Overfitting and underfitting

cosmos 6th March 2017 at 7:42pm
Learning theory

Overfitting and underfitting refer to ways of misstraining a model, i.e., making it have poor generalization error, compared to the optimal model.

Bias-variance tradeoff, see also Relation to bias/variance tradeoff

training error/generalization error

Underfitting. A learning algorithm with a lot of bias, meaning that they impose a lot of a priori structure/assumptions to the fitted functions. These, however, tend to have low variance, meaning that the fitted function doesn't tend to vary much when different training data sampled from the same process are used, they are stable

Overfitting. A learning algorithm with low bias (it is more flexible), which however has a lot of variance, as it fits the idiosyncrasies of the data; it fits the noise.
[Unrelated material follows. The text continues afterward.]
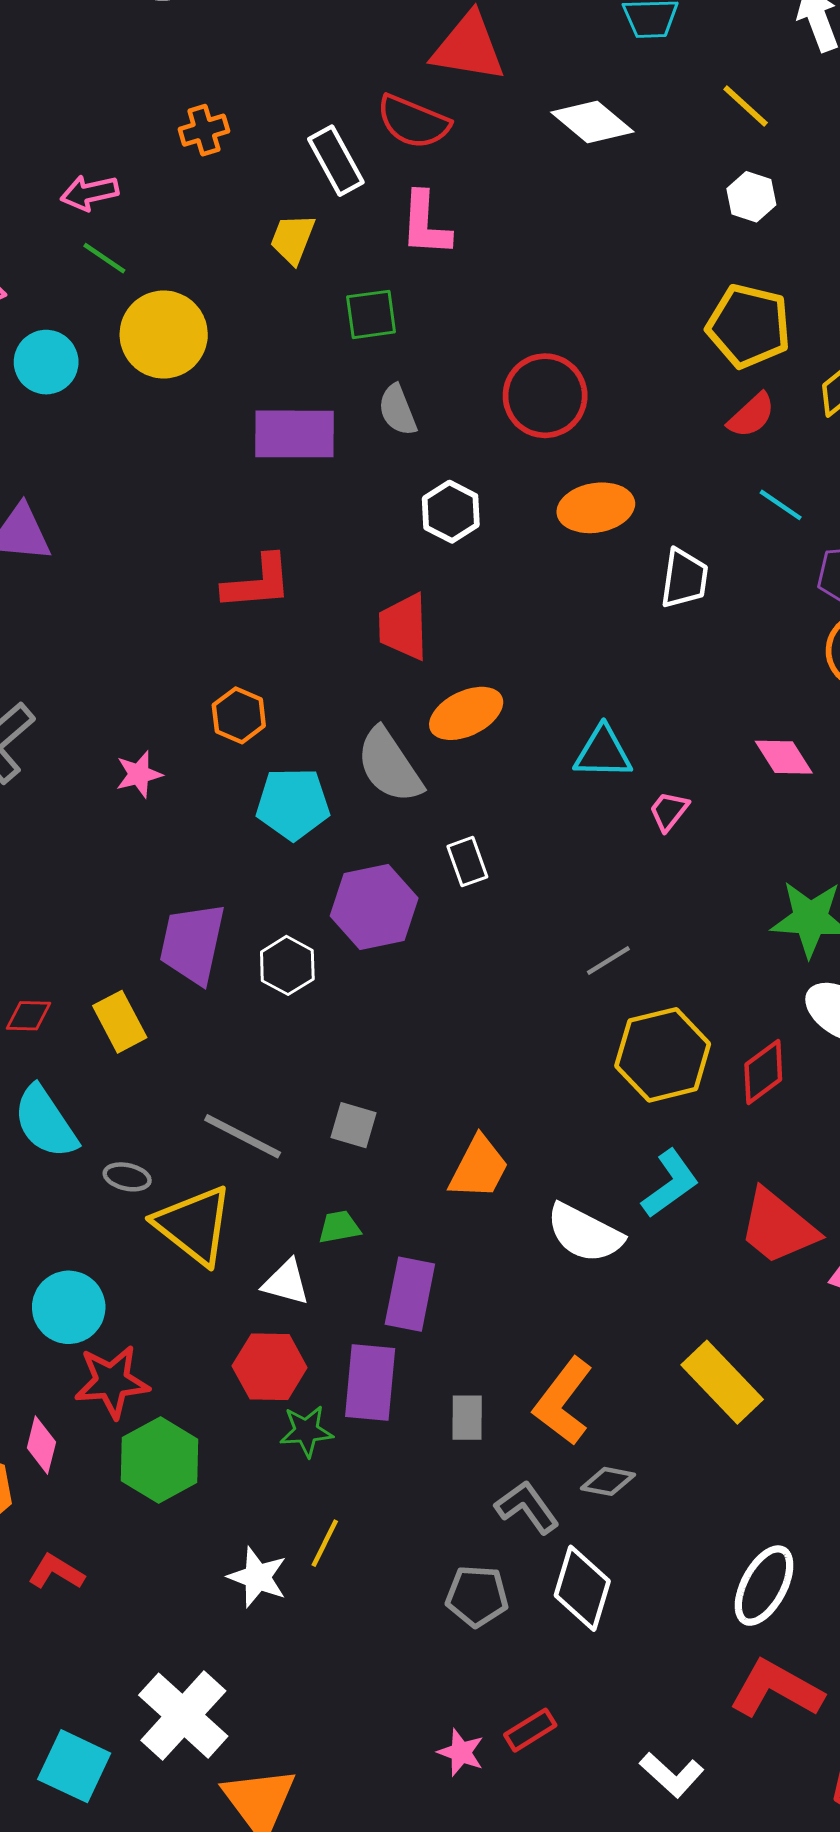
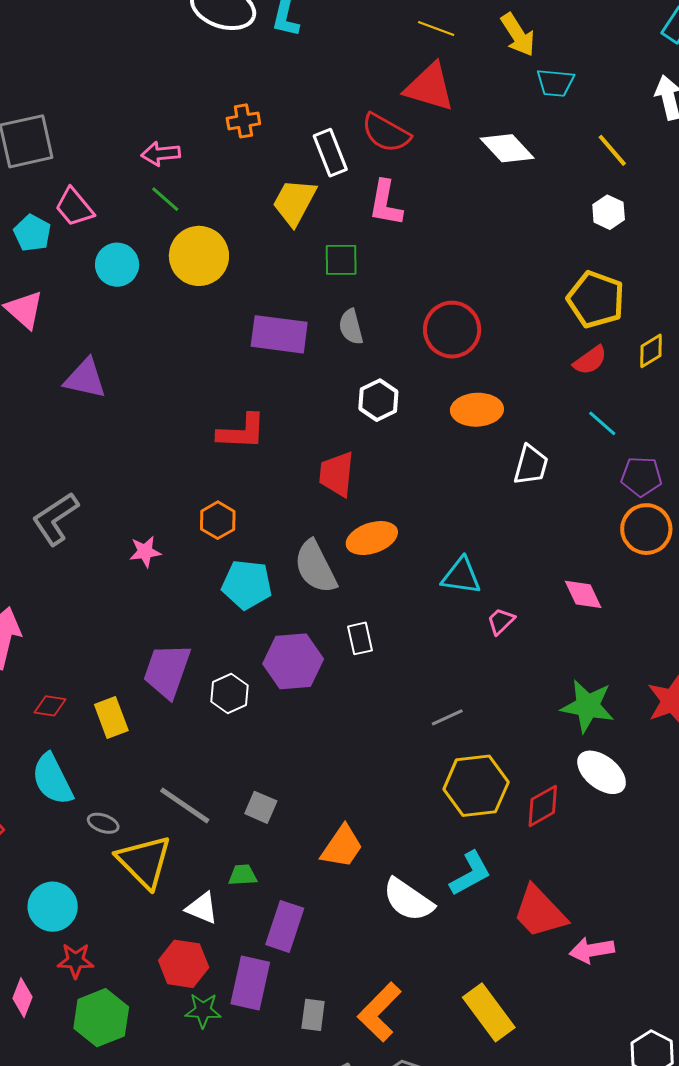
yellow trapezoid: (293, 239) -> (294, 202), size x1.4
red star: (112, 1382) -> (76, 961), size x0.7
See explanation here and here

Deep Learning Lecture 5: Regularization, model complexity and data complexity (part 2)

So the simplest model that works seems to work best most of the time. Seems like an example of Occam's razor, and thus related to Solomonoff's ideas on inference (see Algorithmic information theory). Epicurus principle also related to Bayesian inference, because we give a distribution over models, but we keep all of them.

Hmm, also your error can't be smaller than the fundamental noise in the data. Well it can, but your model will at best be wasteful then.